In the listing below, find each line with the string "Чрез" and return it.

**Records supplied**
====
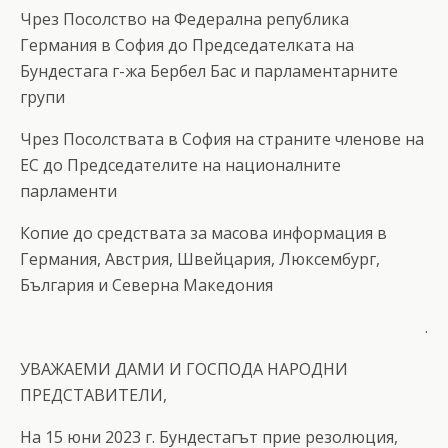
Чрез Посолство на Федерална република
Германия в София до Председателката на
Бундестага г-жа Бербел Бас и парламентарните
групи
Чрез Посолствата в София на страните членове на
ЕС до Председателите на националните
парламенти
Копие до средствата за масова информация в
Германия, Австрия, Швейцария, Люксембург,
България и Северна Македония
.
УВАЖАЕМИ ДАМИ И ГОСПОДА НАРОДНИ
ПРЕДСТАВИТЕЛИ,
На 15 юни 2023 г. Бундестагът прие резолюция,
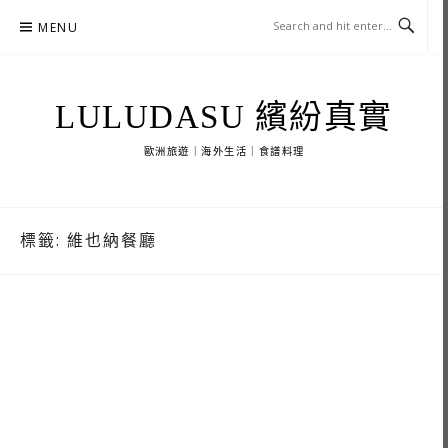
Skip
MENU
to
content
LULUDASU 繽紛真實
歐洲旅遊｜海外生活｜食譜料理
標籤:
維也納餐廳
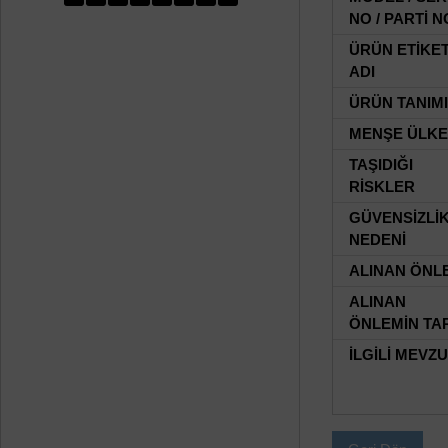
NO / PARTİ N
ÜRÜN ETİKE
ADI
ÜRÜN TANIMI
MENŞE ÜLKE
TAŞIDIĞI
RİSKLER
GÜVENSİZLİ
NEDENİ
ALINAN ÖNL
ALINAN
ÖNLEMİN TAR
İLGİLİ MEVZ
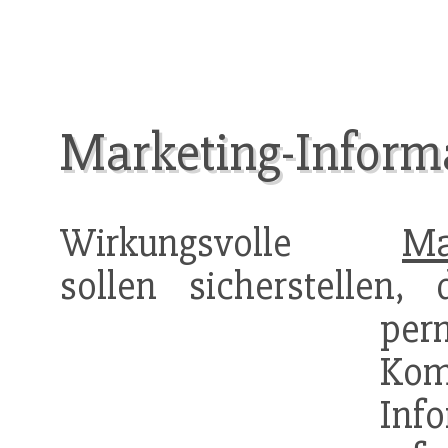
Marketing-Inform
Wirkungsvolle
Ma
sollen sicherstellen
pe
Ko
Inf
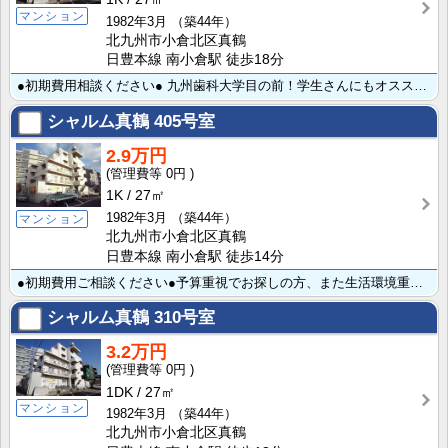
マンション
1982年3月
（築44年）
北九州市小倉北区真鶴
日豊本線 南小倉駅 徒歩18分
●初期費用相談ください● 九州歯科大学目の前！学生さんにもオススメのマンション！！ スーパーにも近く･･･
シャルム真鶴
405号室
2.9万円
0円
1K
27㎡
1982年3月
（築44年）
マンション
北九州市小倉北区真鶴
日豊本線 南小倉駅 徒歩14分
●初期費用ご相談ください●予算重視でお探しの方、また生活環境重視でお探しの方、生活諸事便利です。九州･･･
シャルム真鶴
310号室
3.2万円
0円
1DK
27㎡
マンション
1982年3月
（築44年）
北九州市小倉北区真鶴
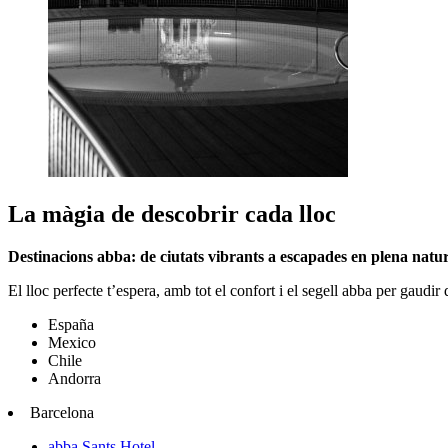
La màgia de descobrir cada lloc
Destinacions abba: de ciutats vibrants a escapades en plena natu
El lloc perfecte t’espera, amb tot el confort i el segell abba per gaudir
España
Mexico
Chile
Andorra
Barcelona
abba Sants Hotel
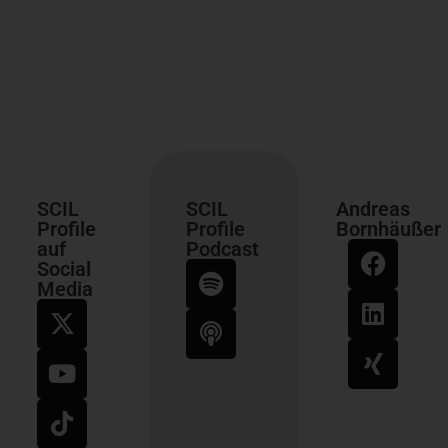
SCIL
SCIL
Andreas
Profile
Profile
Bornhäußer
auf
Podcast
Social
Media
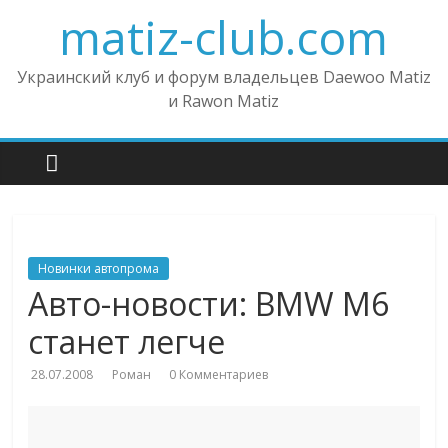
matiz-club.com
Украинский клуб и форум владельцев Daewoo Matiz
и Rawon Matiz
Новинки автопрома
Авто-новости: BMW M6
станет легче
28.07.2008
Роман
0 Комментариев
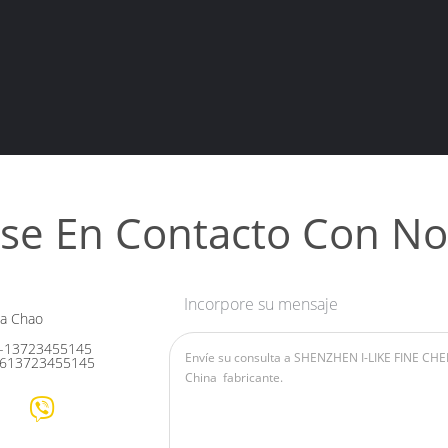
se En Contacto Con No
Incorpore su mensaje
ia Chao
-13723455145
613723455145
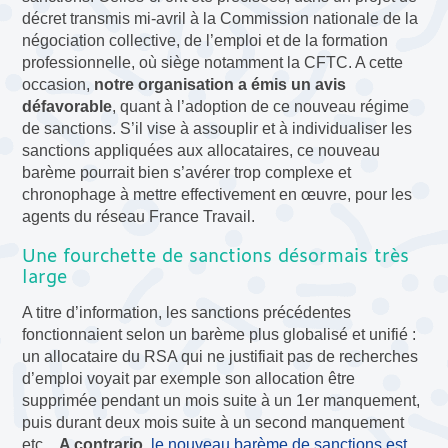
décret transmis mi-avril à la Commission nationale de la
négociation collective, de l’emploi et de la formation
professionnelle, où siège notamment la CFTC. A cette
occasion,
notre organisation a émis un avis
défavorable
, quant à l’adoption de ce nouveau régime
de sanctions. S’il vise à assouplir et à individualiser les
sanctions appliquées aux allocataires, ce nouveau
barème pourrait bien s’avérer trop complexe et
chronophage à mettre effectivement en œuvre, pour les
agents du réseau France Travail.
Une fourchette de sanctions désormais très
large
A titre d’information, les sanctions précédentes
fonctionnaient selon un barème plus globalisé et unifié :
un allocataire du RSA qui ne justifiait pas de recherches
d’emploi voyait par exemple son allocation être
supprimée pendant un mois suite à un 1er manquement,
puis durant deux mois suite à un second manquement
etc…
A contrario,
le nouveau barème de sanctions est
====
**Task output**
Чрез Посолство на Федерална република
Чрез Посолствата в София на страните членове на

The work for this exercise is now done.